Même si Velib' est basé sur l'offre Cyclocity de JCDecaux, comme par exemple à Lyon, celle-ci a donc été profondément adaptée. Bertrand Kientz confirme : « nous avons tiré de réels enseignements pour Velib' de l'apprentissage réalisé sur le projet lyonnais et sur les autres projets déployés dans d'autres villes. L'offre Cyclocity a subi une transformation très importante et, comme nous mutualisons nos travaux sur les différents projets de ce type, il en résulte une variété dans notre offre susceptible de couvrir les demandes plus ou moins complexes des autres villes. » Les développements sont donc totalement modulaires, ce qui permet de nombreuses variations selon les désirs des édiles, la taille du projet ou de la ville, le pays et ses particularités en monétique, etc.

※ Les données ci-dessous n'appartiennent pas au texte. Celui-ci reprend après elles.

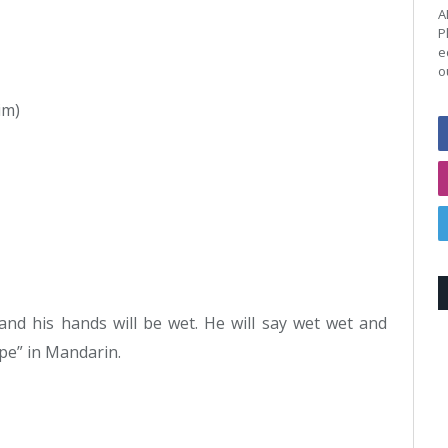
A
P
e
o
im)
 and his hands will be wet. He will say wet wet and
ipe” in Mandarin.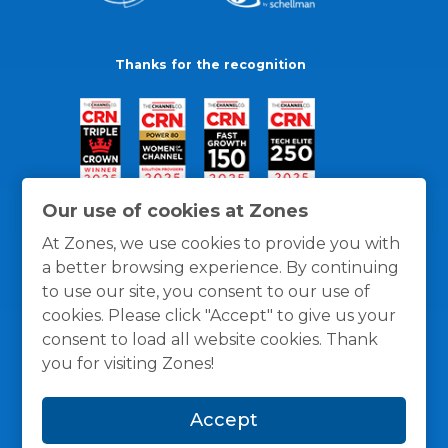
Thanks for the recognition
Our use of cookies at Zones
At Zones, we use cookies to provide you with
a better browsing experience. By continuing
to use our site, you consent to our use of
cookies. Please click "Accept" to give us your
consent to load all website cookies. Thank
you for visiting Zones!
General Policies
Privacy / Cookies Policy
Terms
Accept
and Conditions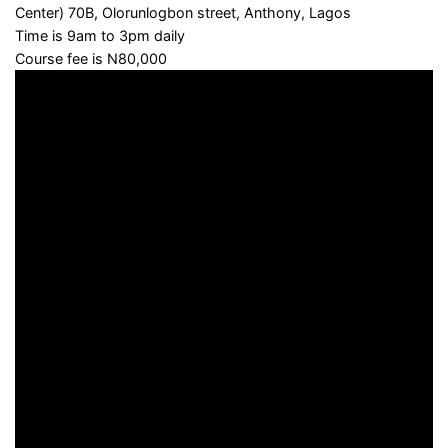
Center) 70B, Olorunlogbon street, Anthony, Lagos
Time is 9am to 3pm daily
Course fee is N80,000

Bornes, bornettes et site web se complètent pour un libre-service
Les bicyclettes du Velib' seront mises à disposition en libre service dans des stations situées sur la voirie parisienne. Une borne permet d'effectuer les opérations de paiement. Chaque vélo est attaché à une bornette par un anti-vol piloté par la borne. Il existe environ 20 bornettes par station mais une seule borne. Chaque bornette possède un lecteur de carte sans contact.

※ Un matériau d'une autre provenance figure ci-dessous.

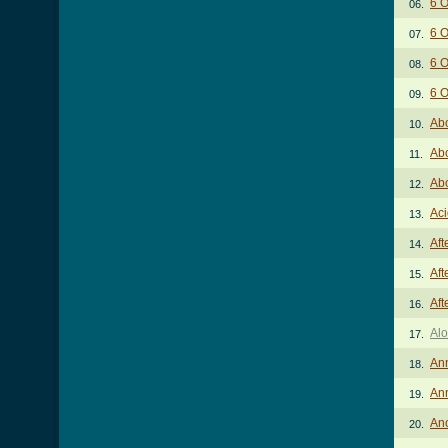
6 O
06.
6 O
07.
6 O
08.
6 O
09.
Abo
10.
Abo
11.
Abo
12.
Aci
13.
Aft
14.
Aft
15.
Aft
16.
Alo
17.
An
18.
An
19.
An
20.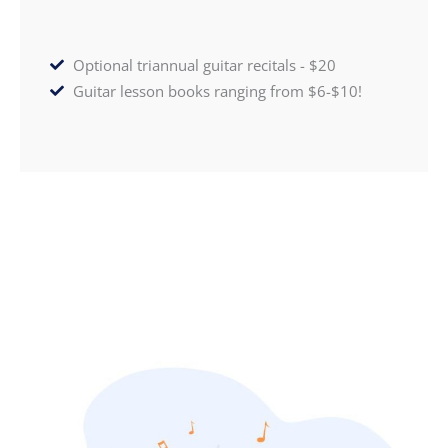
Optional triannual guitar recitals - $20
Guitar lesson books ranging from $6-$10!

L'utilisateur du service doit commencer par s'abonner. Il peut opter pour une formule de courte durée (1 ou 7 jours) prise directement et payé par carte bancaire sur une borne dans une station (avec prise de caution). L'utilisateur peut aussi choisir un abonnement annuel à 29 euros à télécharger, entre autre, sur le site Internet dédié. Sur Internet, l'utilisateur se contente de saisir ses informations et le site génère automatiquement un document au format PDF qu'il suffit de signer et d'envoyer à l'adresse indiquée avec son paiement et un RIB (il n'est pas possible de réaliser une autorisation de prélèvement dématérialisée). Notons que le service est géré par la Somupi, filiale de JCDecaux à 66 % et de Média Régie Europe (Groupe Publicis) à 34 %, qui est destinataire des documents, notamment l'autorisation de prélèvement. L'abonnement est validé en une quinzaine de jours.

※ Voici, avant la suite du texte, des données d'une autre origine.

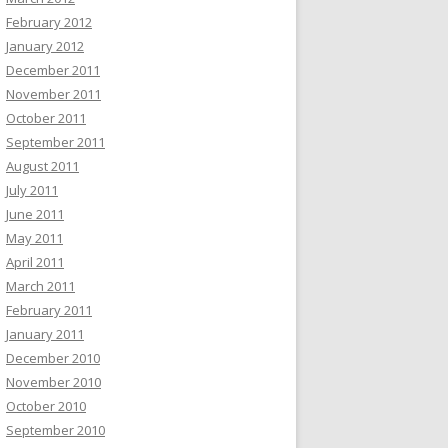
February 2012
January 2012
December 2011
November 2011
October 2011
September 2011
August 2011
July 2011
June 2011
May 2011
April 2011
March 2011
February 2011
January 2011
December 2010
November 2010
October 2010
September 2010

Une fois abonné, l'utilisateur peut se rendre dans une station et retirer une bicyclette disponible soit en payant auprès de la borne, soit en utilisant sa carte sans contact (carte Navigo du Syndicat des Transports d'Ile de France, ou carte dédiée Velib') directement sur une bornette.
La bicyclette pourra être redéposée dans n'importe quelle station Velib, sur un emplacement disponible. L'utilisation est gratuite pour un trajet de moins d'une demi-heure mais le prix est de un euro pour la première demi-heure supplémentaire et deux euros pour la suivante et quatre € pour la 3ème oe heure. Clairement, le service est donc destiné à couvrir les besoins de micro-trajets, par exemple en complément du métro ou du RER, et ne doit pas faire concurrence aux loueurs de bicyclettes classiques qui, eux, visent des usages plus longs, de type randonnée.